Human Rights Commission condemns 'violent' Inxeba threats
The South African Human Rights Commission (SAHRC) has called on people to exercise their constitutional right to protest against controversial film, Inxeba (The Wound) in a lawful and constructive manner.
Producers of Inxeba laid an official complaint with the SAHRC after cinema houses cancelled screenings of the movie amidst threats of violence since its release last Friday.
The film, which tells the story of a gay factory worker who travels to the rural Eastern Cape to oversee the Xhosa initiation process only to have his secret discovered by one defiant initiate, has caused a raging debate.
In a statement issued on Wednesday morning, the SAHRC confirmed that it had received a complaint about the cancelled screenings.
The commission pointed out that it was mindful that the constitution recognises freedom of expression.
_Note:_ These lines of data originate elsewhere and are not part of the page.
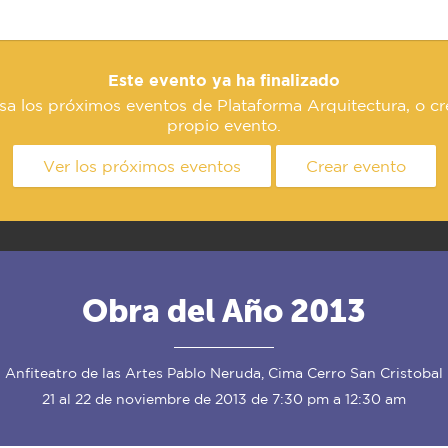
Este evento ya ha finalizado
sa los próximos eventos de Plataforma Arquitectura, o cr
propio evento.
Ver los próximos eventos
Crear evento
Obra del Año 2013
Anfiteatro de las Artes Pablo Neruda, Cima Cerro San Cristobal
21 al 22 de noviembre de 2013 de 7:30 pm a 12:30 am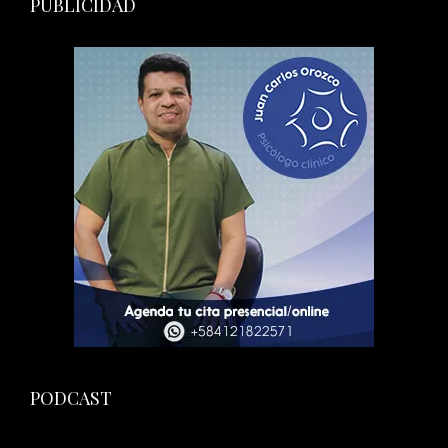
PUBLICIDAD
PODCAST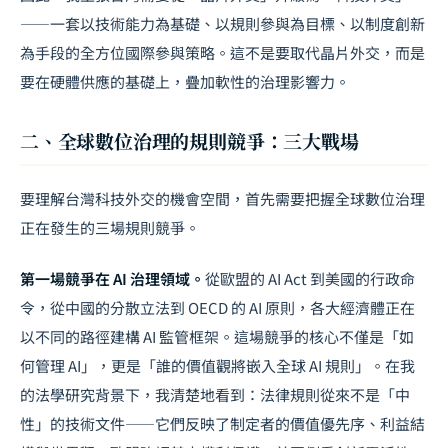
——一套以技術能力為基礎、以規則參與為目標、以制度創新
為手段的全方位國際參與策略。這不是要取代晶片外交，而是
要在硬體供應的基礎上，疊加軟性的治理影響力。
二、全球數位治理的規則競爭：三大戰場
要理解台灣科技外交的機會空間，首先需要把握全球數位治理
正在發生的三場規則競爭。
第一場競爭在
AI 治理
領域。
從歐盟的 AI Act 到美國的行政命
令，從中國的分散立法到 OECD 的 AI 原則，各大經濟體正在
以不同的路徑建構 AI 監管框架。這場競爭的核心不僅是「如
何管理 AI」，更是「誰的價值觀將嵌入全球 AI 規則」。在我
的法學研究背景下，我清楚地看到：法律規則從來不是「中
性」的技術文件——它們反映了制定者的價值優先序、利益結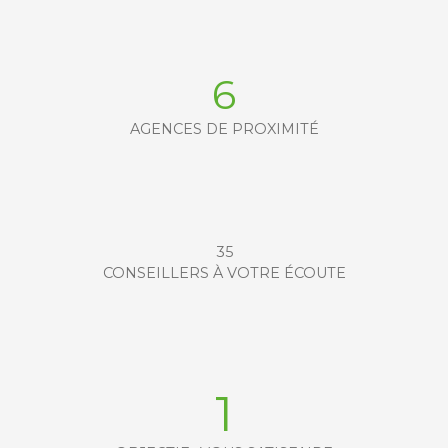
6
AGENCES DE PROXIMITÉ
35
CONSEILLERS À VOTRE ÉCOUTE
1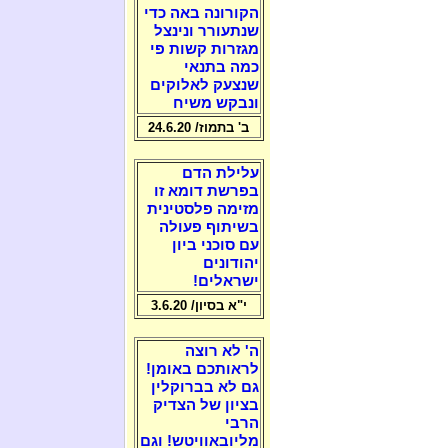
הקורונה באה כדי
שנתעורר ונינצל
מגזרות קשות פי
כמה בתנאי
שנצעק לאלוקים
ונבקש משיח
ב' בתמוז/ 24.6.20
עלילת הדם
בפרשת דומא זו
מזימה פלסטינית
בשיתוף פעולה
עם סוכני ביון
יהודונים
ישראלים!
י"א בסיון/ 3.6.20
ה' לא רוצה
לראותכם באומן!
גם לא בברוקלין
בציון של הצדיק
הרבי
מליובאוויטש! וגם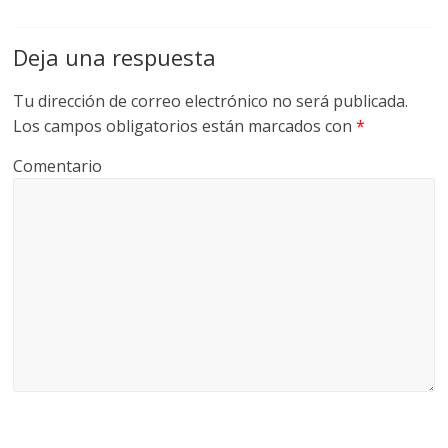
Deja una respuesta
Tu dirección de correo electrónico no será publicada.
Los campos obligatorios están marcados con
*
Comentario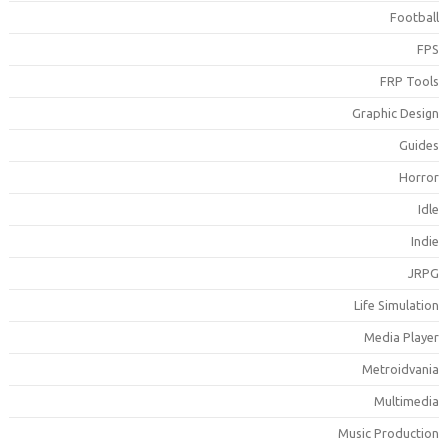
Footbal
FP
FRP Tool
Graphic Desig
Guide
Horro
Idl
Indi
JRP
Life Simulatio
Media Playe
Metroidvani
Multimedi
Music Productio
"The Commission is mindful that the rights to culture, dignity, protest and freedom of expression are protected in our law. Our protections are similar in nature to protections for these rights globally," said SAHRC spokesperson Gail Smith.
The SAHRC said people should remember that exercising a right should not infringe on another right.
"The right to protest is also protected by the Constitution. However, the right to protest must be exercised without destruction or violence. Based on the complaint to the Commission and our monitoring of reports of intimidation, threats of violence and death threats made in relation to the screening of Inxeba: The Wound is condemned."
The commission urged people who are protesting against the film and those who are in support of it to exercise their rights in a peaceful manner.
Inxeba director John Trengove said in a statement earlier this week that they were not deterred by the threats.
"Inxeba is not going to go away and we are invested in making sure that people who do want to see the film will get to do so."